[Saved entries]
┄┄┄┄┄┄┄┄┄┄┄┄┄┄┄┄┄┄┄┄

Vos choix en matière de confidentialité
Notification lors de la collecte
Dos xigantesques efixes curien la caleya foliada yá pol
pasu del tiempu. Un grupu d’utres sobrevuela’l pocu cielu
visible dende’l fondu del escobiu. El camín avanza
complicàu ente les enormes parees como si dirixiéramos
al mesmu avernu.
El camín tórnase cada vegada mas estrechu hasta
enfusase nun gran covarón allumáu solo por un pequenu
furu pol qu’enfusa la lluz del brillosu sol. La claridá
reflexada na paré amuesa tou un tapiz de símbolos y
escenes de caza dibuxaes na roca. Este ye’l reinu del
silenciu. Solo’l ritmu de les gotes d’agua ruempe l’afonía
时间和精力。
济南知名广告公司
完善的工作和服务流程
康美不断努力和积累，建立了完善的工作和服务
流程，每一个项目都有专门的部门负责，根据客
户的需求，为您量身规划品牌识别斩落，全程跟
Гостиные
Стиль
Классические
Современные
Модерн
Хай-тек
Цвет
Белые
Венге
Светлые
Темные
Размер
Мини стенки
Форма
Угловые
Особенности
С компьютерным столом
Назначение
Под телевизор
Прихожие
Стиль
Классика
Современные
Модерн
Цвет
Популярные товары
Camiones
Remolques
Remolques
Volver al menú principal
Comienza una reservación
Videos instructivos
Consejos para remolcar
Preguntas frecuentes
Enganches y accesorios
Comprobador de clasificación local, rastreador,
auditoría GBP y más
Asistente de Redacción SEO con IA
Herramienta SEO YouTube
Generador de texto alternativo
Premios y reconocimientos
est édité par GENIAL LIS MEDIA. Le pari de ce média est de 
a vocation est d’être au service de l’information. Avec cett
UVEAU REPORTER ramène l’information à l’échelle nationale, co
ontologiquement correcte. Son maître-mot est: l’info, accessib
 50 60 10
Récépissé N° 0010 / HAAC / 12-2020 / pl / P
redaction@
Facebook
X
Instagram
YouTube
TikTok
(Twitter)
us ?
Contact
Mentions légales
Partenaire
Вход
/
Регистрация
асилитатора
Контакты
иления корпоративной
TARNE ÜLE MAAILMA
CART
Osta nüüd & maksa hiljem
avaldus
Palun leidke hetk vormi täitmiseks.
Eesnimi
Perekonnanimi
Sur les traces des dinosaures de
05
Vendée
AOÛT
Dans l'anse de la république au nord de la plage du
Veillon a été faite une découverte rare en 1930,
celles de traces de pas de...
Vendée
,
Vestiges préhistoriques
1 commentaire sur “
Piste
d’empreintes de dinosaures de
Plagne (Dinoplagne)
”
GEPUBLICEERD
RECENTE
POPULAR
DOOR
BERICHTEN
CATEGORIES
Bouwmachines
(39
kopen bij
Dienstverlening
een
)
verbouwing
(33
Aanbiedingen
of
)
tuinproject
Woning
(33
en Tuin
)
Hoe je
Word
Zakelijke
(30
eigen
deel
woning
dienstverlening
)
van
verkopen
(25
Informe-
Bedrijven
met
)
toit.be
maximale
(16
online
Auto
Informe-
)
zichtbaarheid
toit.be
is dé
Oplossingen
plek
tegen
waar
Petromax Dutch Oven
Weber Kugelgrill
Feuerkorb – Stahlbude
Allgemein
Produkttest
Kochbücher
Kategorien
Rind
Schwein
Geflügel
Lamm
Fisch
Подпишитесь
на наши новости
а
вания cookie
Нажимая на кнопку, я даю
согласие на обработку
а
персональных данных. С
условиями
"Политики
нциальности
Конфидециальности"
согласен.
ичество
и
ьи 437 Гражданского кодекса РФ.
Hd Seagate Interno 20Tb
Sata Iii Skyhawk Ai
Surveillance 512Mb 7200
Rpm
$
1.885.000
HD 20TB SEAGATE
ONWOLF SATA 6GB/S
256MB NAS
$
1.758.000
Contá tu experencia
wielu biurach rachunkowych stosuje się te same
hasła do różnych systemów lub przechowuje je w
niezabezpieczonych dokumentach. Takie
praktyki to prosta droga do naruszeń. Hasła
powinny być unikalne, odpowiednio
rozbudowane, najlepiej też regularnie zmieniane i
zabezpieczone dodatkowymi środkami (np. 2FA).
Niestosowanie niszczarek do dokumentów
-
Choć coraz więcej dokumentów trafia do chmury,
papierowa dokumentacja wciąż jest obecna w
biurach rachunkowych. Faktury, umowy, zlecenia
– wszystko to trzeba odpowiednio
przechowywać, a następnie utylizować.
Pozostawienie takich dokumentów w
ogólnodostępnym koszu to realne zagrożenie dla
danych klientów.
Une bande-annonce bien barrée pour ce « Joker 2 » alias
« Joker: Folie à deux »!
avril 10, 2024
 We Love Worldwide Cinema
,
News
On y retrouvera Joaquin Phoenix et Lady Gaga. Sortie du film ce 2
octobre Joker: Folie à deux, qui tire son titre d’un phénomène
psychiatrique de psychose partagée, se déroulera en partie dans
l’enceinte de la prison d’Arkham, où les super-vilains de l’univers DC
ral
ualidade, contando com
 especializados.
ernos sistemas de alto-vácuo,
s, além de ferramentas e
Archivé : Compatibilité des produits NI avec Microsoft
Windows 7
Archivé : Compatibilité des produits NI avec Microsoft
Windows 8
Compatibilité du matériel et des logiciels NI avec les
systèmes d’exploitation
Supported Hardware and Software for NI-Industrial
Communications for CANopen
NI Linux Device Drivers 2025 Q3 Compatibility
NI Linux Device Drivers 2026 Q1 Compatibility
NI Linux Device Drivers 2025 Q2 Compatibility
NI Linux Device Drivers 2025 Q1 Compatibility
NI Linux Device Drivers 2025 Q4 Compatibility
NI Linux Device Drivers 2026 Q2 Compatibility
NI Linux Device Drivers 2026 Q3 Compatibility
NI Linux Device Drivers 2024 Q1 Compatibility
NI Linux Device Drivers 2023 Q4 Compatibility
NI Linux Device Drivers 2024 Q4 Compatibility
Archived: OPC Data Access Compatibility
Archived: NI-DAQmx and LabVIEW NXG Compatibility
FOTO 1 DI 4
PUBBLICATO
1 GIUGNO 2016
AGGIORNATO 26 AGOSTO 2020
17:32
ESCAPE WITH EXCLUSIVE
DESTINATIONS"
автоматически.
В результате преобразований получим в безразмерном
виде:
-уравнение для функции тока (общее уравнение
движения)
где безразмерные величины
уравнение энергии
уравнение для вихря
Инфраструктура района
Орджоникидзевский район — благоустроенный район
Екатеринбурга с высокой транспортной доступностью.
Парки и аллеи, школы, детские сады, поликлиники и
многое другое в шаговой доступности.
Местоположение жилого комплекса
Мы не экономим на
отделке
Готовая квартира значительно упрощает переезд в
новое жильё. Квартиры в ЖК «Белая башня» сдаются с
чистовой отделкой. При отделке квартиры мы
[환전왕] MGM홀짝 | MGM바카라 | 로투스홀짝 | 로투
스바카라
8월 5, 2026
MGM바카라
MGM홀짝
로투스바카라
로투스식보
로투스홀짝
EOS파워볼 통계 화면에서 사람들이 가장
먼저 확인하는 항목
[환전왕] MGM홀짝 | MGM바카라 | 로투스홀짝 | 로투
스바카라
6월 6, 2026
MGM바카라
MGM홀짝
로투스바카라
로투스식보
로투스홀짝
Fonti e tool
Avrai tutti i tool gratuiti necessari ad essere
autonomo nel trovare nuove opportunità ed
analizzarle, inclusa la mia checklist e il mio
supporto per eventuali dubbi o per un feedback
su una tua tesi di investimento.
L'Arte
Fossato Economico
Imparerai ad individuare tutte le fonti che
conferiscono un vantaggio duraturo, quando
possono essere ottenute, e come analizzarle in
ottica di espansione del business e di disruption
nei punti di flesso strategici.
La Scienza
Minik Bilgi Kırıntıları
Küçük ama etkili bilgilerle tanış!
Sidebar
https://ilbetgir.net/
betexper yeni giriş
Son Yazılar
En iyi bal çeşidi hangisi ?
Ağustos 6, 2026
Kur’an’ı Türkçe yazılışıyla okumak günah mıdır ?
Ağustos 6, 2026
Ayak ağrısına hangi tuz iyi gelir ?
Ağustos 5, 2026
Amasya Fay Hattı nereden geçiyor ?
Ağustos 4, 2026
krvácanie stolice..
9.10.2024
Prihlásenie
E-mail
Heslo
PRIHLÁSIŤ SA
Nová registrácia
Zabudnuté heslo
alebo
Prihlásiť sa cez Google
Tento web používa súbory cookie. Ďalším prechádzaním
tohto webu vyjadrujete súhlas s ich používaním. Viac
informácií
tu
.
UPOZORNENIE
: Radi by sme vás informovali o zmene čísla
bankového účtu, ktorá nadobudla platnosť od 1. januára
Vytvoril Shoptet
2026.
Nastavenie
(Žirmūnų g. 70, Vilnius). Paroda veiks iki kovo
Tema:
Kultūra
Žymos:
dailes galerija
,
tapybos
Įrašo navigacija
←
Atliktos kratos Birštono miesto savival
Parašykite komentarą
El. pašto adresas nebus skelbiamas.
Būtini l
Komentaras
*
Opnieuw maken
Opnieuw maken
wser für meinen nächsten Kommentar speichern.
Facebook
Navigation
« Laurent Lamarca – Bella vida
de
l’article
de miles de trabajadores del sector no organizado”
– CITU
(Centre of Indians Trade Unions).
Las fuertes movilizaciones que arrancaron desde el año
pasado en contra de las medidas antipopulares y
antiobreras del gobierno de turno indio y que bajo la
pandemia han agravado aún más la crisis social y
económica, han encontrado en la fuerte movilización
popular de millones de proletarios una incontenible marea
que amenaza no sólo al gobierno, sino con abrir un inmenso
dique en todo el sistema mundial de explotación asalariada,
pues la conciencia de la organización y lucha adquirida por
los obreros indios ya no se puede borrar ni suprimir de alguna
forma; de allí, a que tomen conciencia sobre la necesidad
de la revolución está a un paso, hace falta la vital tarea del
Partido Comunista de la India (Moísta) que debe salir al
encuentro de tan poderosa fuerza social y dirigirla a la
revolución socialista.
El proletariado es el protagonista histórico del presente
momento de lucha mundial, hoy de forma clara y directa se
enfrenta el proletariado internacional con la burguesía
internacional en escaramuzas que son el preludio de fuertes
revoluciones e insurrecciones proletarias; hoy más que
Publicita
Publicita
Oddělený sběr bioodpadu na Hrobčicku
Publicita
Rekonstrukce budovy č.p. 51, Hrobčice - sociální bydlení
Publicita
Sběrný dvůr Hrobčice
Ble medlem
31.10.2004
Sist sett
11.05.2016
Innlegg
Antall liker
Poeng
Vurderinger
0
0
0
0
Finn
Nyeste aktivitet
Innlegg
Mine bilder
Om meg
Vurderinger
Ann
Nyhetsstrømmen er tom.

┄┄┄┄┄┄┄┄┄┄┄┄┄┄┄┄┄┄┄┄

(EXERCISE GOAL) Working from the entries above, find every line in which the word "dokumentów" occurs and copy it.

(COMPLETED EXERCISE)
Niestosowanie niszczarek do dokumentów
Choć coraz więcej dokumentów trafia do chmury,
Pozostawienie takich dokumentów w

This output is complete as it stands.